EXTRACTED MATERIAL:
....
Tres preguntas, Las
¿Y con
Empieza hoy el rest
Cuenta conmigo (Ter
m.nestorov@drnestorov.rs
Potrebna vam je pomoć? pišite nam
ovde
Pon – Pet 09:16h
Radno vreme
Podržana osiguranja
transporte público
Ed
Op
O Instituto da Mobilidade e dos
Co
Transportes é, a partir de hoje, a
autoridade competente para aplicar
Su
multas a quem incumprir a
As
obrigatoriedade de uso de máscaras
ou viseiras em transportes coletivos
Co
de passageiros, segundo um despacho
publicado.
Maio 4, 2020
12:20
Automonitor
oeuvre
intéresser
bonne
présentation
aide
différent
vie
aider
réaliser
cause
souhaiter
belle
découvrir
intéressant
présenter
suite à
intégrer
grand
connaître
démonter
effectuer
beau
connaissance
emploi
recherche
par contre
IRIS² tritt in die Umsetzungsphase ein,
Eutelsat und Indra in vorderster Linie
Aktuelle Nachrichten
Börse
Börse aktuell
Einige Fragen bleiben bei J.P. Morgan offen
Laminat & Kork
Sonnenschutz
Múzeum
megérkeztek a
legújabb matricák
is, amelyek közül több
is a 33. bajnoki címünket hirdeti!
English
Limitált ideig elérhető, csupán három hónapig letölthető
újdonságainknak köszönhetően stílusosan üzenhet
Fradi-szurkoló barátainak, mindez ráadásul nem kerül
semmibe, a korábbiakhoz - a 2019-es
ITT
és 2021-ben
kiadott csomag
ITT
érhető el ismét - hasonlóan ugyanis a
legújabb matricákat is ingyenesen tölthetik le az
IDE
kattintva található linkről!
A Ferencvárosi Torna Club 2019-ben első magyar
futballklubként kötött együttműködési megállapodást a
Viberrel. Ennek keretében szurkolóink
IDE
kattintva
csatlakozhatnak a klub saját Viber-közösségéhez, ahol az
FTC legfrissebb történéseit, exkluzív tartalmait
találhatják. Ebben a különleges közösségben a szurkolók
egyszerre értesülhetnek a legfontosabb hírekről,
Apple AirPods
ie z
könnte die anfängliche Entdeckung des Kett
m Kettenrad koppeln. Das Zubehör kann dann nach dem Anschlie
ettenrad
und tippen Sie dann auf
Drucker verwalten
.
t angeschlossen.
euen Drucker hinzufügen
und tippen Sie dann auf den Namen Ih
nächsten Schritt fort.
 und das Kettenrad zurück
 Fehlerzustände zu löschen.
....
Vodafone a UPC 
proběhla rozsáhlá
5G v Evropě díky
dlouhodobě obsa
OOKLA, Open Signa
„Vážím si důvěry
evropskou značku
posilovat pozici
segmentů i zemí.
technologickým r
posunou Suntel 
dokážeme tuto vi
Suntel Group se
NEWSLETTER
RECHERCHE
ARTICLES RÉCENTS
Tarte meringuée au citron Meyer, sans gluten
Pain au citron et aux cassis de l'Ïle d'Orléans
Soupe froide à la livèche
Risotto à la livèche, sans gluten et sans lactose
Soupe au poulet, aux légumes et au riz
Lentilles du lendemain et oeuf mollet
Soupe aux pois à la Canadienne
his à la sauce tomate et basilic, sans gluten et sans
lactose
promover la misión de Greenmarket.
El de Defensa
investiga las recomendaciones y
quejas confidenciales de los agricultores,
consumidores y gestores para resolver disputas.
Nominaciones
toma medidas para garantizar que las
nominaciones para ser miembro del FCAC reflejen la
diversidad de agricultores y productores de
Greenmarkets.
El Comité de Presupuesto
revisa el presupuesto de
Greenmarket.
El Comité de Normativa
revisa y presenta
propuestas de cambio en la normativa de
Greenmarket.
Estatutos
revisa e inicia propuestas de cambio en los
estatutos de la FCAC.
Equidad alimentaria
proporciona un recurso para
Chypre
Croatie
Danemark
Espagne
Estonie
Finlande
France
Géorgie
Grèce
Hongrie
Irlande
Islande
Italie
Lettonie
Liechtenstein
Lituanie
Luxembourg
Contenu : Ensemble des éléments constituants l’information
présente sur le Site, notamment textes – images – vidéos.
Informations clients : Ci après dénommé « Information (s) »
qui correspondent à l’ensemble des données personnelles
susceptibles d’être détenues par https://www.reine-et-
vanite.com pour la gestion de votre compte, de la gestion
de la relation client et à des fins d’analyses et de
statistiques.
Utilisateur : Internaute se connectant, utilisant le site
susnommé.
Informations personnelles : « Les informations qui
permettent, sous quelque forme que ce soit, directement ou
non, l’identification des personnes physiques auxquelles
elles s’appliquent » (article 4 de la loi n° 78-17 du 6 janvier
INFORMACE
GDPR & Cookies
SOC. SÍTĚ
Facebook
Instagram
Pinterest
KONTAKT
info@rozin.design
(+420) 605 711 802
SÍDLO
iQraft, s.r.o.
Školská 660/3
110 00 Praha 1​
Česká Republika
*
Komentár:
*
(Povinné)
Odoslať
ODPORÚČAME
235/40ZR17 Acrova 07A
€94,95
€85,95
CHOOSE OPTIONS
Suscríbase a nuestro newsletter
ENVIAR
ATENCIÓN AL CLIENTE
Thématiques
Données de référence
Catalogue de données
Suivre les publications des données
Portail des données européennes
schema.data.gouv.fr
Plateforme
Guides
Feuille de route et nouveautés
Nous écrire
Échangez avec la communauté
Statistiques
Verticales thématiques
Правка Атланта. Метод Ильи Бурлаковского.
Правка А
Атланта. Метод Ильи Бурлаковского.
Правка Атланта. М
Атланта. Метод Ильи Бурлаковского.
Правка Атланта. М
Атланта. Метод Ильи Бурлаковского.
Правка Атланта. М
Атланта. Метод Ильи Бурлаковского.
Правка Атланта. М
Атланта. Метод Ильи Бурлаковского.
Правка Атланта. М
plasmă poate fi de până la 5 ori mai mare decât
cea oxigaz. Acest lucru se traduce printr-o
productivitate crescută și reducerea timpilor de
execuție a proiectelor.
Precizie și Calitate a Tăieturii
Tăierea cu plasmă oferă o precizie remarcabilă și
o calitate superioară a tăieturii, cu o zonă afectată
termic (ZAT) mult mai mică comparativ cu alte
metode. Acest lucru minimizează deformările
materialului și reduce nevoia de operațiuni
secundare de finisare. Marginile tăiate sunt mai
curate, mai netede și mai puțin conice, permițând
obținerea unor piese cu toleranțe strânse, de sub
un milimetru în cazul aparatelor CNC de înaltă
....
YOUR TASK: Report every line above that has the string "plasmă" in it.

WRITTEN ANSWER:
plasmă poate fi de până la 5 ori mai mare decât
Tăierea cu plasmă oferă o precizie remarcabilă și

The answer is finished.